Latxa: An Open Language Model for Basque
Latxa is a family of large language models developed by the HiTZ Research Center & IXA Research group, specifically designed to address the limitations of existing LLMs for low-resource languages like Basque. This particular model, latxa-7b-v1.2, is a 7 billion parameter variant based on Meta's Llama 2 architecture.
Key Capabilities & Features
- Basque Language Specialization: Continuously pre-trained on a new, high-quality Basque corpus comprising 4.3 million documents and 4.2 billion tokens, enabling strong performance in Basque.
- Performance: Outperforms all previous open models for Basque by a significant margin and demonstrates competitive language proficiency and understanding compared to GPT-4 Turbo in Basque-specific tasks.
- Architecture: Inherits the Llama 2 architecture, providing a robust foundation.
- Open Availability: Both the Latxa models and the new pretraining corpora and evaluation datasets are publicly available under open licenses, fostering research in low-resource language LLMs.

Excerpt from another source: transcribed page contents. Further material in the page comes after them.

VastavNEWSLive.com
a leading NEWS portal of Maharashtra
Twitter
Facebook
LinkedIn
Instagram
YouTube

- Multilingual Context: While primarily focused on Basque, the training data also included 500K English documents from the Pile dataset to prevent catastrophic forgetting.
Intended Use Cases
- Basque Language Processing: Ideal for tasks requiring deep understanding and generation in Basque.
- Further Fine-tuning: As a pre-trained LLM, it is suitable for further fine-tuning on specific Basque-centric applications or tasks.

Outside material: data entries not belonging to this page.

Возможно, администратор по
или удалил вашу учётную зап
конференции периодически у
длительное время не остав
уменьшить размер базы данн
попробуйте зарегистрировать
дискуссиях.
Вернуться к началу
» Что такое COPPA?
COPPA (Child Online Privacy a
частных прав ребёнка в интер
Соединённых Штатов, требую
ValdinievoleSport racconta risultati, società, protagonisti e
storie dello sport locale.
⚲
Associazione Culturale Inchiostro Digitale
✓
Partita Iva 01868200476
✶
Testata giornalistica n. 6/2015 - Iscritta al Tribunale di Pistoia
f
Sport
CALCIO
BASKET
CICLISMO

- Research on Low-Resource Languages: Provides a valuable resource for researchers exploring methods to build LLMs for languages with limited digital resources.
Limitations
- Language Specificity: Performance is not guaranteed for languages other than Basque.
- No Instruction Fine-tuning: The model is pre-trained and not instruction-tuned or designed as a chat assistant, so direct instruction-following or conversational use is not recommended without further fine-tuning.